だから、お前はほっとけねぇんだよ
「今“なんで知ってんの?”て思っただろ」
「いや、それよりあたし“ひめこ”じゃないし」
するとそいつは「は!?」と驚いたような声をあげると、こっちに走り寄ってくる。
「ほら」
あたしは手に持っている生徒手帳を見せた。
そこには、あたしの名前、
“観月 姫瑚”の文字。
「おまっ……どー見てもコレ“ひめこ”だろ!?」
・・
「や、違うから。
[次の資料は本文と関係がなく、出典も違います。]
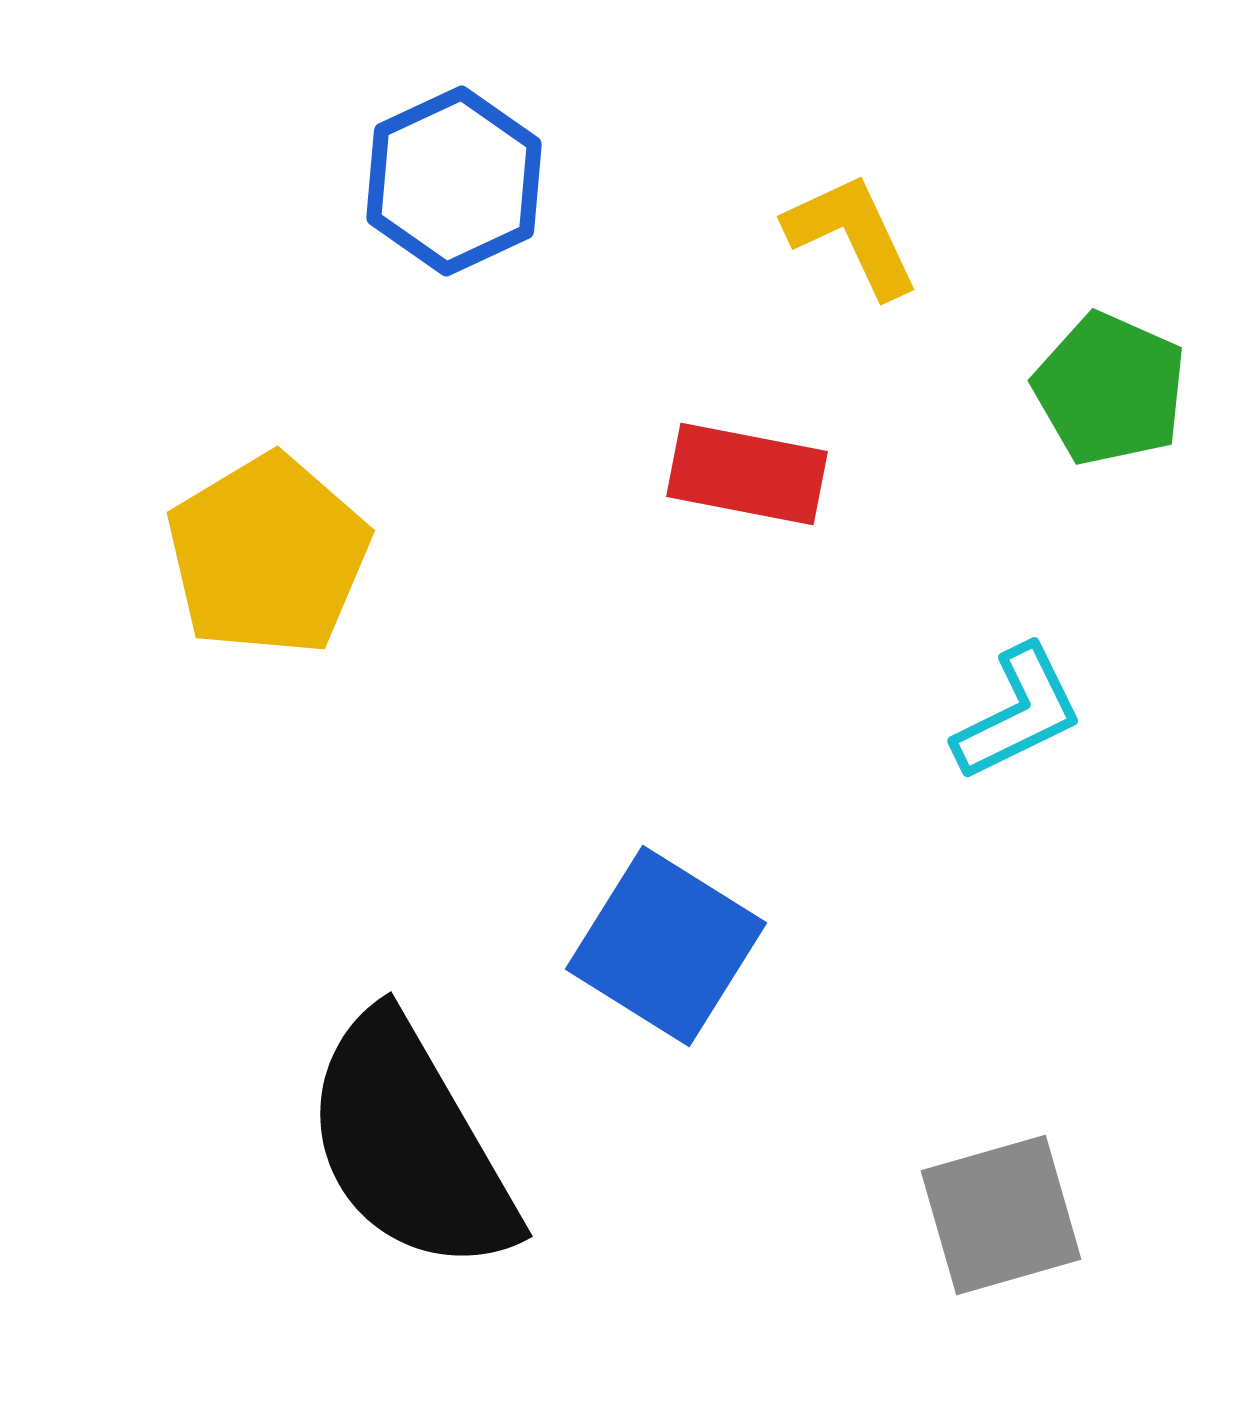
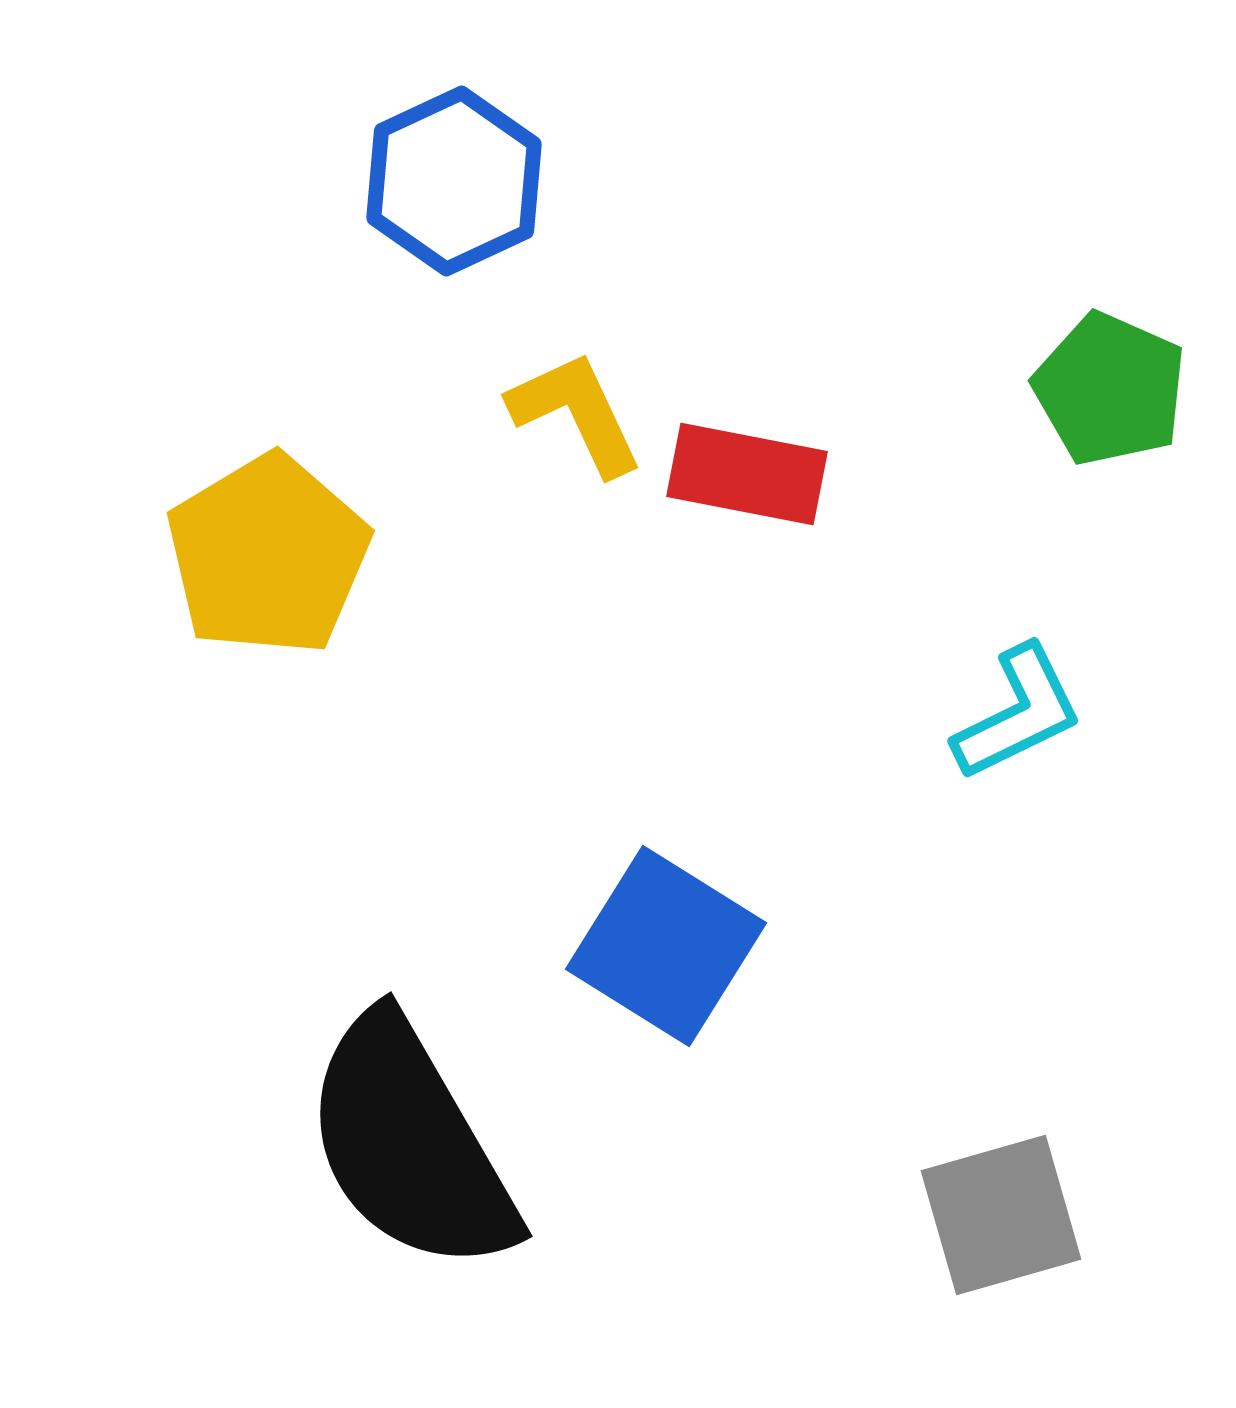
yellow L-shape: moved 276 px left, 178 px down
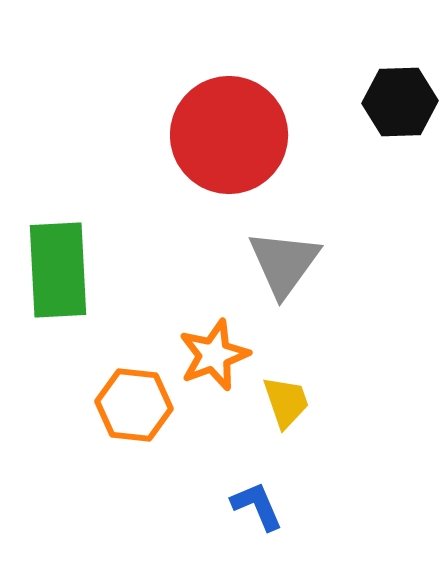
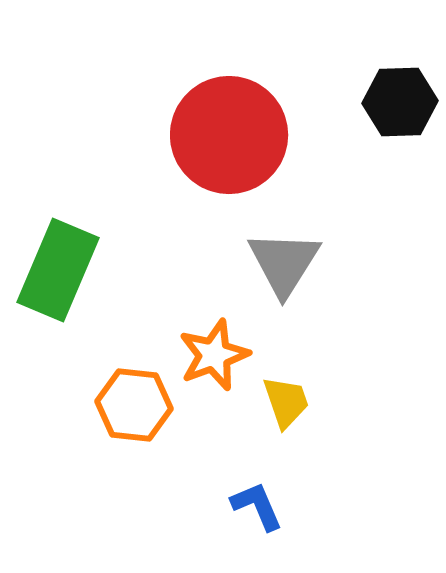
gray triangle: rotated 4 degrees counterclockwise
green rectangle: rotated 26 degrees clockwise
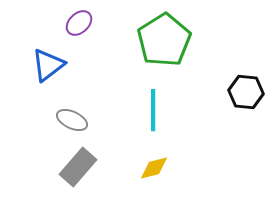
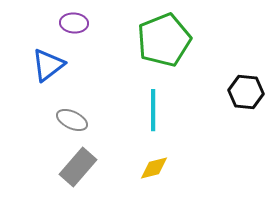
purple ellipse: moved 5 px left; rotated 48 degrees clockwise
green pentagon: rotated 10 degrees clockwise
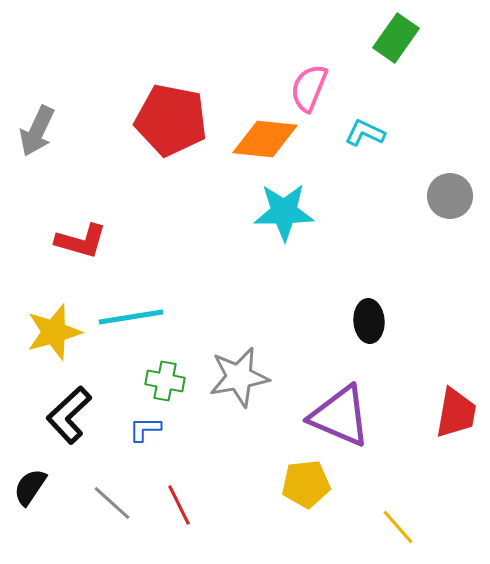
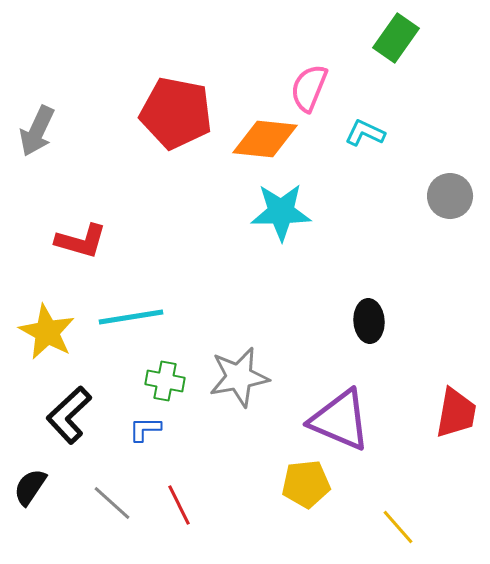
red pentagon: moved 5 px right, 7 px up
cyan star: moved 3 px left
yellow star: moved 7 px left; rotated 28 degrees counterclockwise
purple triangle: moved 4 px down
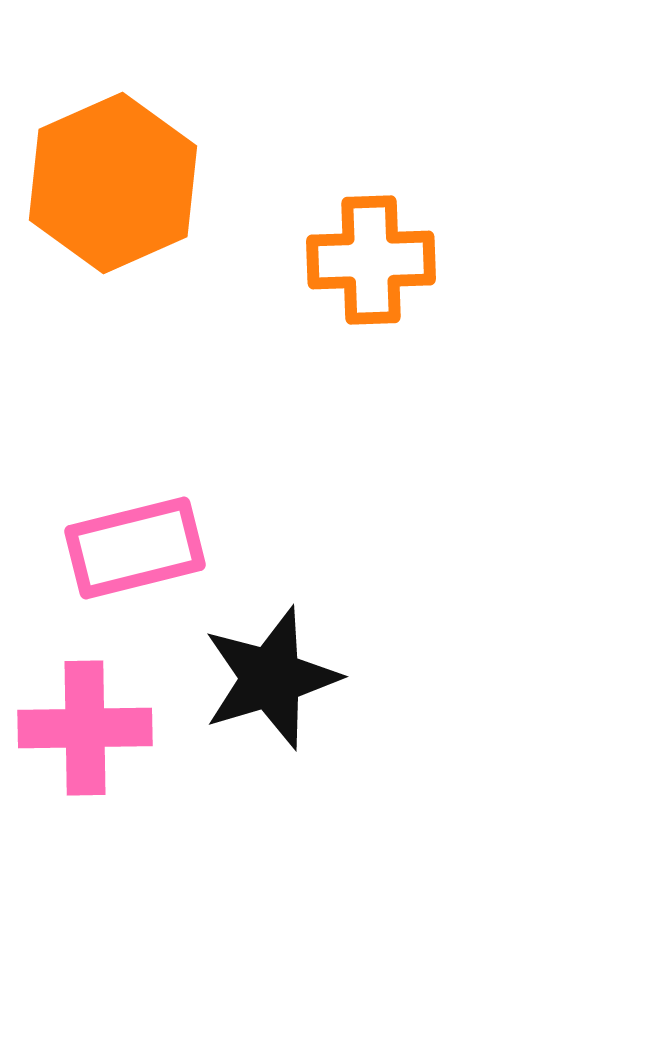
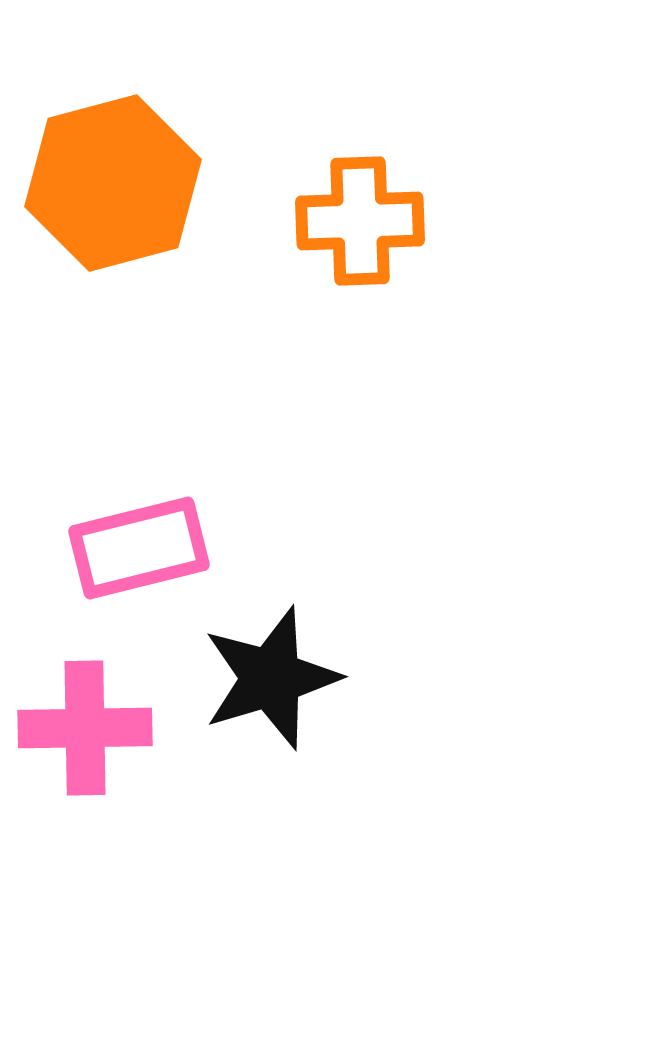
orange hexagon: rotated 9 degrees clockwise
orange cross: moved 11 px left, 39 px up
pink rectangle: moved 4 px right
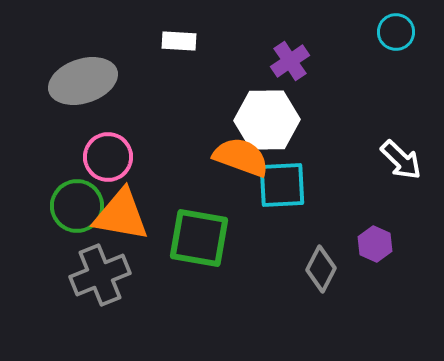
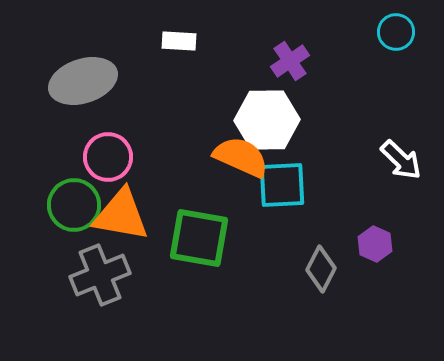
orange semicircle: rotated 4 degrees clockwise
green circle: moved 3 px left, 1 px up
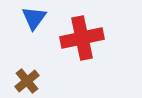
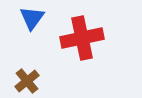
blue triangle: moved 2 px left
観月きこだから」
あたしがさらっと言いのけると、そいつは絶句した。
つーか、何その間違い……
ちょっとウケるじゃんか。
――キーンコーンカーンコーン……♪
えぇっ!?
もうこんな時間!?
あたしは授業の始まりのチャイムに焦って、口をあわあわと動かす。
「ぷ、お前遅刻するぞ?」
「あ、あんただって……」
「俺さぼるし。じゃーな観月ひめこ」
「“ひめこ”じゃなくて“きこ”だから‼」
あたしはアイツをその場に残し、理科室に向かって猛ダッシュ‼‼
……結局アイツのせいで完全に遅刻。
先生にめちゃくちゃ怒られちゃったよ。
もう、さいっあくだ……。
.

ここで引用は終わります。